3. Growth and margin evolution
Top-line growth trajectory is another key driver of valuation. Two companies generating the same level of earnings today can trade at very different valuations if one is growing materially faster than the other.
However, investors rarely look at growth in isolation. What also matters is how that growth translates into future profitability. Businesses that are expected to scale into higher margins or stronger cash generation typically command higher multiples than those where margins are expected to remain flat or constrained.
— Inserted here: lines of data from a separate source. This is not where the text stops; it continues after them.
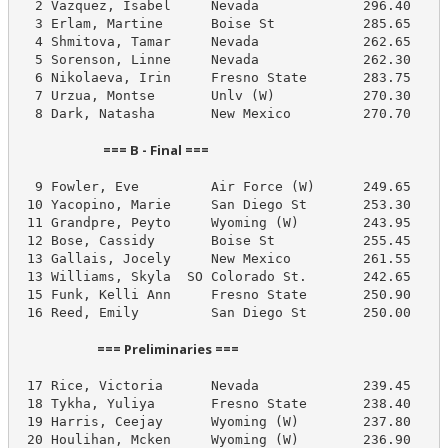
  2 Vazquez, Isabel     Nevada             296.40     
  3 Erlam, Martine      Boise St           285.65     
  4 Shmitova, Tamar     Nevada             262.65     
  5 Sorenson, Linne     Nevada             262.30     
  6 Nikolaeva, Irin     Fresno State       283.75     
  7 Urzua, Montse       Unlv (W)           270.30     
  8 Dark, Natasha       New Mexico         270.70     
                            === B - Final ===                            
  9 Fowler, Eve         Air Force (W)      249.65     
 10 Yacopino, Marie     San Diego St       253.30     
 11 Grandpre, Peyto     Wyoming (W)        243.95     
 12 Bose, Cassidy       Boise St           255.45     
 13 Gallais, Jocely     New Mexico         261.55     
 13 Williams, Skyla  SO Colorado St.       242.65     
 15 Funk, Kelli Ann     Fresno State       250.90     
 16 Reed, Emily         San Diego St       250.00     
                          === Preliminaries ===                          
 17 Rice, Victoria      Nevada             239.45     
 18 Tykha, Yuliya       Fresno State       238.40     
 19 Harris, Ceejay      Wyoming (W)        237.80     
 20 Houlihan, Mcken     Wyoming (W)        236.90     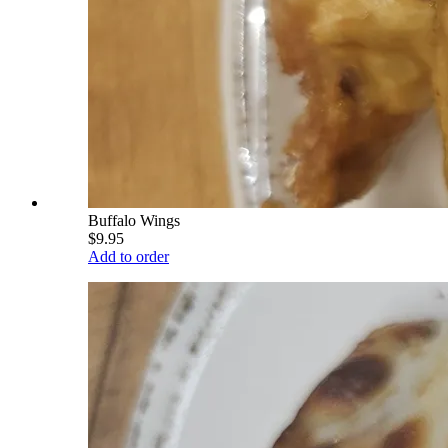
Buffalo Wings
$9.95
Add to order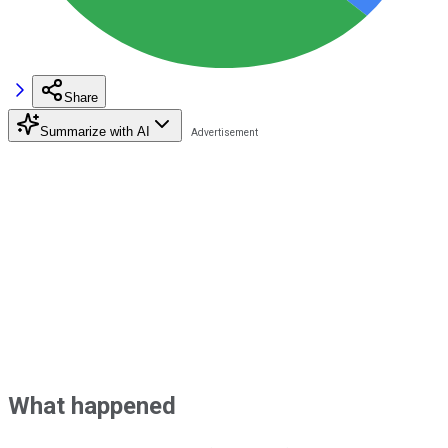
Share
Summarize with AI
What happened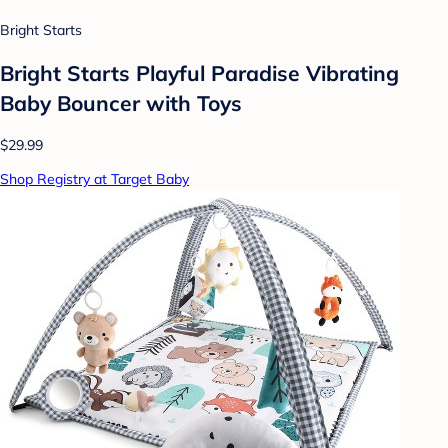
Bright Starts
Bright Starts Playful Paradise Vibrating
Baby Bouncer with Toys
$29.99
Shop Registry at Target Baby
A useful comparison therefore considers both top-line growth rates and the expected evolution of margins over time, as this ultimately drives future earnings growth. Forward-looking measures are usually more informative than purely historical ones for this reason.
4. Financial leverage and risk profile
Differences in leverage can materially affect comparability. Multiples based on Enterprise Value such as EV/EBITDA are theoretically capital structure neutral, which is one reason they’re commonly used in private markets. In practice, however, a highly leveraged listed business can still trade differently from an unleveraged peer because leverage affects perceived earnings volatility and downside risk.
When selecting comparables, it is generally preferable to avoid peer groups where leverage profiles are materially different from the target business, or at minimum to recognise how this affects positioning within the observed range.
Choosing a Multiple When Many Comparables Exist
Where a large number of comparables are available, the difficulty is usually not lack of data but maintaining discipline in the selection process.
A distinction that can be useful is between the:
Core peer group, consisting of the closest operational comparables, and
Wider peer group, used to understand how the broader sector is trading.
The wider group tells you where the sector is broadly trading and provides useful context. The core group, typically three to six businesses with the closest operational and financial similarities to the target, is what actually drives the applied multiple. If you can’t articulate why each business is in the core group on its merits, it probably shouldn’t be there.
Placement within the range derived from the core group then comes down to how the target compares on growth, margin trajectory and risk profile. A business performing above the median on those dimensions belongs towards the top of the range; one underperforming sits lower.
When Comparable Data Is Relatively Limited
Some businesses operate in industries where directly comparable listed peers are relatively limited. In these situations, valuation inevitably involves broader judgement. Common mitigating approaches include:
Expanding the geographic scope of comparables
Considering businesses with similar economic characteristics in adjacent sectors (e.g. could multiples for a healthcare vertical SaaS company move with the broader healthcare sector?
Using transaction evidence to help frame an appropriate valuation range
Greater reliance on alternative approaches such as DCF analysis
The aim is not to create artificial precision, but to arrive at a conclusion that reflects how a reasonable market participant would approach valuation given the available information.
Conclusion
Comparable company analysis works best when it reflects how investors actually assess businesses in practice. The most useful comparables tend to align not only on sector or geography, but on business model, revenue characteristics, growth outlook and financial leverage.
Where peer sets are deep, discipline in narrowing the group becomes critical. Where they are limited, broader judgement and triangulation across valuation approaches become more important. In both cases, the objective remains the same: to ensure that the applied multiple reflects how the market would price a business with similar underlying characteristics.